Le constat dressé par Ndayishimiye est sans détour. Plus de 400 millions d’Africains n’ont pas accès à une eau potable sûre. Près de 700 millions vivent sans services d’assainissement adéquats. Des chiffres qui pèsent d’abord sur le quotidien des femmes.

Car l’eau, sujet technique en apparence, touche au cœur des foyers et de la dignité. Le président continental l’a rappelé : eau et hygiène conditionnent une force de travail productive et, plus largement, la prospérité d’une Afrique entière.

Faire taire les armes, condition d’une paix durable

La paix occupe le premier des piliers stratégiques exposés. Ndayishimiye a réaffirmé son attachement à l’initiative « Faire taire les armes », mantra continental dont il veut accélérer la concrétisation sur le terrain.

Pour y parvenir, il plaide pour une architecture africaine de paix renforcée. Prévention des conflits, diplomatie préventive et médiation devraient avancer de concert avec les communautés économiques régionales, dans une coordination resserrée.

La Renaissance africaine, portée par sa jeunesse et ses femmes

Le second axe regarde vers l’avenir démographique du continent. L’Afrique comptera plus de 2,5 milliards d’habitants d’ici 2050, a rappelé le président. Une vague humaine qui peut devenir richesse ou fragilité, selon la manière dont elle sera accompagnée.

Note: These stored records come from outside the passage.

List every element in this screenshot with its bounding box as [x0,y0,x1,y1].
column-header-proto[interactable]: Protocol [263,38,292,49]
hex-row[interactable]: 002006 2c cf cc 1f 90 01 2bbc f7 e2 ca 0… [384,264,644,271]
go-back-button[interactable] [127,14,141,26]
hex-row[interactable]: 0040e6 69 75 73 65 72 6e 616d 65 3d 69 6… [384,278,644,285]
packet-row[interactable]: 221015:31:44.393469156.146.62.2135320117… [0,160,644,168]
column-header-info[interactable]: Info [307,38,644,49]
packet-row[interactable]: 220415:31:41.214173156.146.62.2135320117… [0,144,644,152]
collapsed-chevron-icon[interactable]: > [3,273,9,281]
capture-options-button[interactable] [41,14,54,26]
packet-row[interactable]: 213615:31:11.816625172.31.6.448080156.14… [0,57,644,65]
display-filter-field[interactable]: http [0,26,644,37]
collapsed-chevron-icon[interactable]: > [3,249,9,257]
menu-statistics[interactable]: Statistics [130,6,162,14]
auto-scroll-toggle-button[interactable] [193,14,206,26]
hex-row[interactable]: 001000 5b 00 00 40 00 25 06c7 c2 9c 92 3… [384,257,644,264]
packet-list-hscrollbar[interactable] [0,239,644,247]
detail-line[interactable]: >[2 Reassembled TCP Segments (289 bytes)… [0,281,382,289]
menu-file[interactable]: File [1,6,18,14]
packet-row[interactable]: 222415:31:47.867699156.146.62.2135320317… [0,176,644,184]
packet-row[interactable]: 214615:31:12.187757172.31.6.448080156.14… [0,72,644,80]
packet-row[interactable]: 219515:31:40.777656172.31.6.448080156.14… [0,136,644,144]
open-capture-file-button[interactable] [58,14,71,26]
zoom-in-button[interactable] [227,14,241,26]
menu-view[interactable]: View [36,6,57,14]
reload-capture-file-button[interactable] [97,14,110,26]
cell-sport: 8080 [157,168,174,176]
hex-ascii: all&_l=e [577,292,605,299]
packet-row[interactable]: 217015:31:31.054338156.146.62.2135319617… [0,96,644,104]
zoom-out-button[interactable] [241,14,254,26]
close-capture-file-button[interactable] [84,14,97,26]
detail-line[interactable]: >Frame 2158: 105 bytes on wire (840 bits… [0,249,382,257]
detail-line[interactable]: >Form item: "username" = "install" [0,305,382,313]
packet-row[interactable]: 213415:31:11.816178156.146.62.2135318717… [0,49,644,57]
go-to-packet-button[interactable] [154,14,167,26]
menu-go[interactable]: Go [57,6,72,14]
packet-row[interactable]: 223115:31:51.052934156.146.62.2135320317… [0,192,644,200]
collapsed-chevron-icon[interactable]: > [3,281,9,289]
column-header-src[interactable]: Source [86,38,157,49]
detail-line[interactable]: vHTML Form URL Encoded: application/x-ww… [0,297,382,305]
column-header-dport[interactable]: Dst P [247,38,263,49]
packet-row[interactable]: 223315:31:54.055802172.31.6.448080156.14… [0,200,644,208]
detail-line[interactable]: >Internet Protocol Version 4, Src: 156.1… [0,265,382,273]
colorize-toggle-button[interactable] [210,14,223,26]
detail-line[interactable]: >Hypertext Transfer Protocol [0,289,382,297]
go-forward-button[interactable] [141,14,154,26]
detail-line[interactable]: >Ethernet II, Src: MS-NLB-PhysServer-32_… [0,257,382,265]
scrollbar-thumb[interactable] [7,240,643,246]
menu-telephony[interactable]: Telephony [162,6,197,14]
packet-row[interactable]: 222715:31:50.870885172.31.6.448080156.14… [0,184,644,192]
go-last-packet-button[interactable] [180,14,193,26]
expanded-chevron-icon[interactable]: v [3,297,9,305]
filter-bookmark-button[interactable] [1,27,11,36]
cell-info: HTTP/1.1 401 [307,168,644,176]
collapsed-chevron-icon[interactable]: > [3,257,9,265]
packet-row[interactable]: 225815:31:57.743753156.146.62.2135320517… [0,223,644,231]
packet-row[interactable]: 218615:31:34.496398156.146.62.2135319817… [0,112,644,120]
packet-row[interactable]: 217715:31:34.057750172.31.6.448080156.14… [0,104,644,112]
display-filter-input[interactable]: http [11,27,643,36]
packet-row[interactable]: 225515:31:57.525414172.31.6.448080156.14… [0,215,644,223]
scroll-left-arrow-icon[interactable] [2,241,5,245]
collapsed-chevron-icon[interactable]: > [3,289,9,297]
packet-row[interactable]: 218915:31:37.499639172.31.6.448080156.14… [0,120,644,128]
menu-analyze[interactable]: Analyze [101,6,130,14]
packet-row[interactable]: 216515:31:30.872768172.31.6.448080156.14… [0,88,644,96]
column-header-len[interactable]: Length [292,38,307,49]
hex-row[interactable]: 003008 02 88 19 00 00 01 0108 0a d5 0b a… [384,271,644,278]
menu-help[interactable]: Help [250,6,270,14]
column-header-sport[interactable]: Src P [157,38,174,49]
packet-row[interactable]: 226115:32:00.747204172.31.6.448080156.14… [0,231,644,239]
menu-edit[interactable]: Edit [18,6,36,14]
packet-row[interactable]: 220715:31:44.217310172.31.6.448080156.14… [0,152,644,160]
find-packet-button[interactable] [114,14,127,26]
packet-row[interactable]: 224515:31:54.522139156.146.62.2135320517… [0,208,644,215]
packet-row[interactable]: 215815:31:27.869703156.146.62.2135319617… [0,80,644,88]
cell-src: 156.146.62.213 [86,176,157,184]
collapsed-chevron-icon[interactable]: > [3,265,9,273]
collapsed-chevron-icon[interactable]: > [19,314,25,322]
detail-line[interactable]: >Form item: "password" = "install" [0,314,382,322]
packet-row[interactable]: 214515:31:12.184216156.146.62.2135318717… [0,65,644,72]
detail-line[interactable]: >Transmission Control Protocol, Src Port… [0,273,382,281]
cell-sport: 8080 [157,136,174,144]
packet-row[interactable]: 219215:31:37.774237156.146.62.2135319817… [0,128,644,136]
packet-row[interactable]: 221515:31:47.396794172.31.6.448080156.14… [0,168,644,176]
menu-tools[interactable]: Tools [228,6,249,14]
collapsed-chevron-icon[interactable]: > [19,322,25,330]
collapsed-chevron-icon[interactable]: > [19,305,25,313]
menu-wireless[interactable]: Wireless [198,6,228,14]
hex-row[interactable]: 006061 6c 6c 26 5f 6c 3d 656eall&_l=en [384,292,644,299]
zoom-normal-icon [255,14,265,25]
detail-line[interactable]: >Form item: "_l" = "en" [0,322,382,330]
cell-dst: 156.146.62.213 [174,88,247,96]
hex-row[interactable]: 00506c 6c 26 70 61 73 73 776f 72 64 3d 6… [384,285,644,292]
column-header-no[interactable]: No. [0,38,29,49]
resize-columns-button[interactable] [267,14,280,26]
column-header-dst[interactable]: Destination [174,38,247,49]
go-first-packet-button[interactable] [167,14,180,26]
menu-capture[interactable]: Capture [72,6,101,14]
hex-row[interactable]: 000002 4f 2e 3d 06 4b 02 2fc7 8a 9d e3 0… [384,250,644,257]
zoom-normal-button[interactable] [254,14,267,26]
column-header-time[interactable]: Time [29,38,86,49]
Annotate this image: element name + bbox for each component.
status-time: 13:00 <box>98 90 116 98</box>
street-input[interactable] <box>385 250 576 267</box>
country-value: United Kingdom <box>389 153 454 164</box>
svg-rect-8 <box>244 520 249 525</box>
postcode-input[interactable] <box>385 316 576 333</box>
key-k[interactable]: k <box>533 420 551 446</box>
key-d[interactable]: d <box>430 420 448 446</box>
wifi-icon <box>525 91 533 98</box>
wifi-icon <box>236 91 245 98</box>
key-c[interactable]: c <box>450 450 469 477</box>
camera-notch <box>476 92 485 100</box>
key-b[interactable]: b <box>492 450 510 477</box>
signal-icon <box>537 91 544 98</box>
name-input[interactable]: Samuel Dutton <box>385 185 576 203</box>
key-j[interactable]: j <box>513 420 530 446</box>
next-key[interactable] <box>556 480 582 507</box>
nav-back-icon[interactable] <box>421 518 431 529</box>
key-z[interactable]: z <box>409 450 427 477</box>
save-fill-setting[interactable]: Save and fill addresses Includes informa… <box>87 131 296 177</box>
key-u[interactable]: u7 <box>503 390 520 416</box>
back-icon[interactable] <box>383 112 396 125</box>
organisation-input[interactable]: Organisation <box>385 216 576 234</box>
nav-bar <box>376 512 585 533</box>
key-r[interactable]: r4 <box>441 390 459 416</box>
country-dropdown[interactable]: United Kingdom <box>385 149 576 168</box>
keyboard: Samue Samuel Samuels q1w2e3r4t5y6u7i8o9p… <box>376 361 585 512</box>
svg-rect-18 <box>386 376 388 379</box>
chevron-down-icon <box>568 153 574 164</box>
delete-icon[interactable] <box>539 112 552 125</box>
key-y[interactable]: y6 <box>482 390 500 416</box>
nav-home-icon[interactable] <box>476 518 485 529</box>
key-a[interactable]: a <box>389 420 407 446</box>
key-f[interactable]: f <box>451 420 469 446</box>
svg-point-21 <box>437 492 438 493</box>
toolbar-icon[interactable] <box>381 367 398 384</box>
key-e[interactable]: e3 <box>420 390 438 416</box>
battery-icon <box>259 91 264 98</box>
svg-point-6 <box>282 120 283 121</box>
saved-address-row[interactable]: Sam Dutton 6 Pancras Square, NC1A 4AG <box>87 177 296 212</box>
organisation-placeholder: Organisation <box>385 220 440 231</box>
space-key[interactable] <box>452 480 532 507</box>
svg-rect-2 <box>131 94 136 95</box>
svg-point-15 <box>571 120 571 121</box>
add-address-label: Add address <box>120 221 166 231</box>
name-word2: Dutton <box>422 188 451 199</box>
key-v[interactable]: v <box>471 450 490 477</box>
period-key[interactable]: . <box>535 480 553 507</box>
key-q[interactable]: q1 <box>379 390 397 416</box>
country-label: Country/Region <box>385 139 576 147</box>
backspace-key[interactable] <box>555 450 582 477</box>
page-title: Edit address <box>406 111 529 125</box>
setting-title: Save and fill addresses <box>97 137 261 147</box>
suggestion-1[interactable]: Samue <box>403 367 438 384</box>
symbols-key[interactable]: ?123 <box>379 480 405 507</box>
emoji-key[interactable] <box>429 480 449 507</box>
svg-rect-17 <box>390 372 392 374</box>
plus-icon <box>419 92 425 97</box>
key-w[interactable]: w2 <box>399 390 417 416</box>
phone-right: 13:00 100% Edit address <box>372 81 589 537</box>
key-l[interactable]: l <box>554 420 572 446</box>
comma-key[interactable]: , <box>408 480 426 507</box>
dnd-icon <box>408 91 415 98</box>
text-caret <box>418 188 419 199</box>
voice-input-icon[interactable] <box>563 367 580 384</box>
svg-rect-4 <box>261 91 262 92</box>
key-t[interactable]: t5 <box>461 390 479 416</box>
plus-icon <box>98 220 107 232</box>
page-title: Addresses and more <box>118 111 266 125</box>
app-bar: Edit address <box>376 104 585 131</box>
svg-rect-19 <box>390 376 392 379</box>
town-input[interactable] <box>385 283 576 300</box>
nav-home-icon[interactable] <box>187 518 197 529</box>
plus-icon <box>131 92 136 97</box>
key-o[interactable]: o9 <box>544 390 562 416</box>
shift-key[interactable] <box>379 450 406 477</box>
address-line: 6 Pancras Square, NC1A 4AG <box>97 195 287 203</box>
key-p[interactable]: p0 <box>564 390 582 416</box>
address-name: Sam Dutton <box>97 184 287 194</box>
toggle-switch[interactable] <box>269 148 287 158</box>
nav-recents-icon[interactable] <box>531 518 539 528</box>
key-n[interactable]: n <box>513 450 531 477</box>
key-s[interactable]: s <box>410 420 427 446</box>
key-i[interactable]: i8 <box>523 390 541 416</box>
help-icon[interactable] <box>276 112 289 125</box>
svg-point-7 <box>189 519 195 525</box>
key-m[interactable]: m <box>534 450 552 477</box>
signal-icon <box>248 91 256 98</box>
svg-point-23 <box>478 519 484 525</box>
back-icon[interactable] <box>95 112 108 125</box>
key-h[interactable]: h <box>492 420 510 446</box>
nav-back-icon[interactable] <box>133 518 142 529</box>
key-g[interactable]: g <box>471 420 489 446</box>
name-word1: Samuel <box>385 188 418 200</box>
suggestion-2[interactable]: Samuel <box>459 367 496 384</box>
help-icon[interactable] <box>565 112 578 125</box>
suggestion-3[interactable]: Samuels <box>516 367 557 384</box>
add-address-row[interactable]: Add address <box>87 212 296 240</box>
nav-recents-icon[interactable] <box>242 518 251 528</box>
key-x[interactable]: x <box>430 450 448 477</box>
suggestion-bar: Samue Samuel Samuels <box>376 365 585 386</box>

C’est ici que s’inscrit A-RISE, vision adossée à l’innovation, à la science et à l’autonomisation des jeunes et des femmes. En plaçant explicitement les femmes au centre de cette renaissance, le discours rejoint une conviction largement partagée sur le continent.

Transformer le dividende démographique en moteur de croissance et de stabilité : telle est la formule retenue. Derrière les mots, l’enjeu est clair pour celles qui, partout, portent déjà l’élan entrepreneurial et social de l’Afrique.

Un cap fixé, un mandat à éprouver

Une année passe vite à l’échelle d’un continent. Mais en liant l’eau, la paix et l’autonomisation, la présidence burundaise propose une grille de lecture cohérente des défis africains.

Reste à transformer l’intention en résultats. Les engagements pris à Addis-Abeba seront jugés à l’aune de leur traduction concrète, dans les villages comme dans les capitales, là où se mesure vraiment la portée d’un mandat.